• **What the task asks**
Taking the entries below, transcribe only the lines starting with the one with "U filmu se učiteljica" and going on through the one with "yapılan açıklamada, eski hükümete", exactly as written, without the pictures.
________________________________________
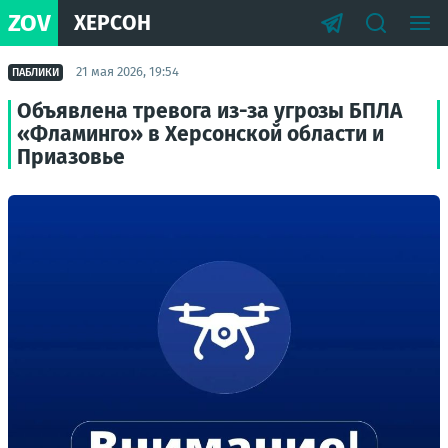
ZOV
ХЕРСОН
21 мая 2026, 19:54
ПАБЛИКИ
Объявлена тревога из-за угрозы БПЛА
«Фламинго» в Херсонской области и
Приазовье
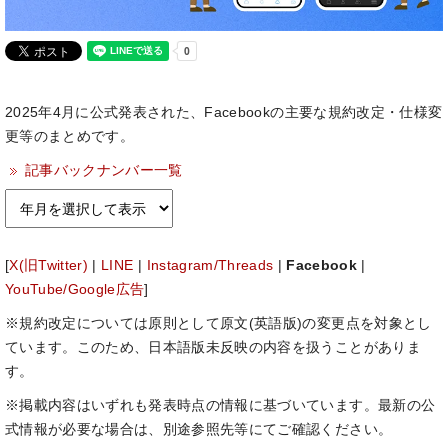
2025年4月に公式発表された、Facebookの主要な規約改定・仕様変
更等のまとめです。
記事バックナンバー一覧
[
X(旧Twitter)
|
LINE
|
Instagram/Threads
|
Facebook
|
YouTube/Google広告
]
※規約改定については原則として原文(英語版)の変更点を対象とし
ています。このため、日本語版未反映の内容を扱うことがありま
す。
※掲載内容はいずれも発表時点の情報に基づいています。最新の公
式情報が必要な場合は、別途参照先等にてご確認ください。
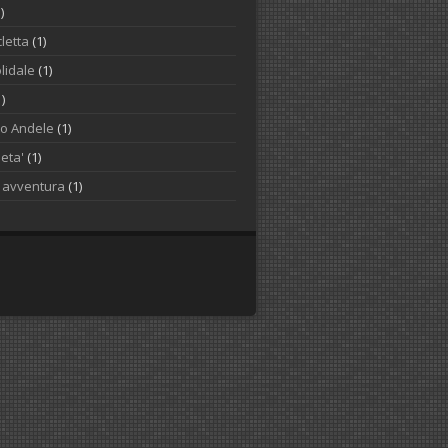
)
letta
(1)
lidale
(1)
1)
to Andele
(1)
ieta'
(1)
o avventura
(1)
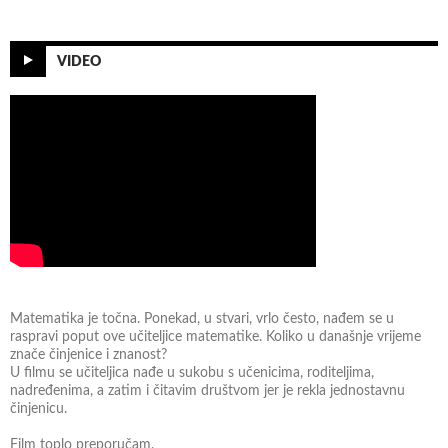
VIDEO
Matematika je točna. Ponekad, u stvari, vrlo često, nađem se u
raspravi poput ove učiteljice matematike. Koliko u današnje vrijeme
znače činjenice i znanost?
U filmu se učiteljica nađe u sukobu s učenicima, roditeljima,
nadređenima, a zatim i čitavim društvom jer je rekla jednostavnu
činjenicu.
Film toplo preporučam.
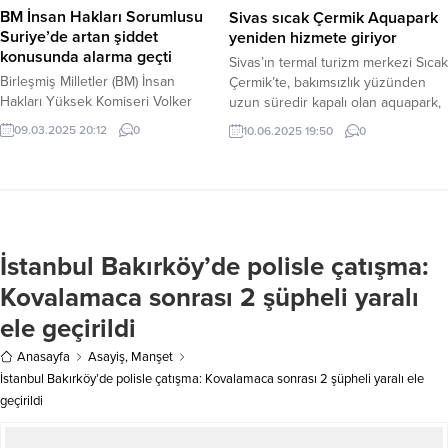
bu akşam saatlerinde korkutan bir
BM İnsan Hakları Sorumlusu
Sivas sıcak Çermik Aquapark
deprem yaşandı....
Suriye’de artan şiddet
yeniden hizmete giriyor
konusunda alarma geçti
Sivas’ın termal turizm merkezi Sıcak
Birleşmiş Milletler (BM) İnsan
Çermik’te, bakımsızlık yüzünden
Hakları Yüksek Komiseri Volker
uzun süredir kapalı olan aquapark,
Türk, Suriye’nin kuzeybatısındaki
önümüzdeki günlerde tekrar
09.03.2025 20:12
0
10.06.2025 19:50
0
kıyı bölgelerinde artan şiddet
açılacak. Sivas Belediye Başkanı Dr.
olaylarından derin endişe
Adem Uzun’un talimatıyla başlatılan
duyduğunu açıkladı. Pazar günü
kapsamlı tadilat, yenileme ve
yapılan açıklamada, eski hükümete
güvenliği artırma çalışmalarında
bağlı unsurlar ve diğer yerel silahlı
sona gelindi. Sıcak Çermik’i termal
kişiler tarafından başlatıldığı
turizm merkezi yapma yolunda en
İstanbul Bakırköy’de polisle çatışma:
bildirilen koordineli saldırıların
önemli projelerden biri olan
ardından sivillere yönelik
Aquapark Sağlık, Spor ve...
Kovalamaca sonrası 2 şüpheli yaralı
öldürmelerin derhal durdurulması
ele geçirildi
çağrısında bulundu. Türk, “Kadınlar,
çocuklar ve...
Anasayfa
Asayiş
,
Manşet
İstanbul Bakırköy’de polisle çatışma: Kovalamaca sonrası 2 şüpheli yaralı ele
geçirildi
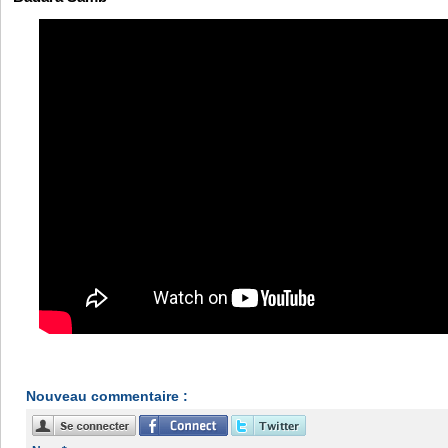
Nouveau commentaire :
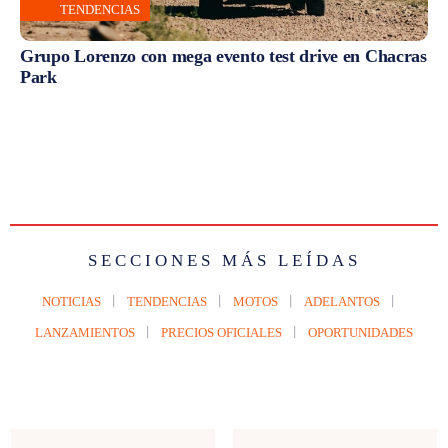
TENDENCIAS
Grupo Lorenzo con mega evento test drive en Chacras
Park
SECCIONES MÁS LEÍDAS
NOTICIAS
TENDENCIAS
MOTOS
ADELANTOS
LANZAMIENTOS
PRECIOS OFICIALES
OPORTUNIDADES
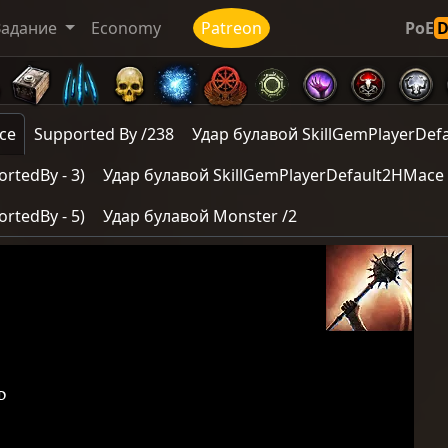
Задание
Economy
Patreon
PoE
ce
Supported By /238
Удар булавой SkillGemPlayerDe
rtedBy - 3)
Удар булавой SkillGemPlayerDefault2HMace
rtedBy - 5)
Удар булавой Monster /2
d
________________________________________
• **Task result**
U filmu se učiteljica nađe u sukobu s učenicima, roditeljima,
nadređenima, a zatim i čitavim društvom jer je rekla jednostavnu
činjenicu.
Film toplo preporučam.
bu akşam saatlerinde korkutan bir
BM İnsan Hakları Sorumlusu
Sivas sıcak Çermik Aquapark
deprem yaşandı....
Suriye’de artan şiddet
yeniden hizmete giriyor
konusunda alarma geçti
Sivas’ın termal turizm merkezi Sıcak
Birleşmiş Milletler (BM) İnsan
Çermik’te, bakımsızlık yüzünden
Hakları Yüksek Komiseri Volker
uzun süredir kapalı olan aquapark,
Türk, Suriye’nin kuzeybatısındaki
önümüzdeki günlerde tekrar
09.03.2025 20:12
0
10.06.2025 19:50
0
kıyı bölgelerinde artan şiddet
açılacak. Sivas Belediye Başkanı Dr.
olaylarından derin endişe
Adem Uzun’un talimatıyla başlatılan
duyduğunu açıkladı. Pazar günü
kapsamlı tadilat, yenileme ve
yapılan açıklamada, eski hükümete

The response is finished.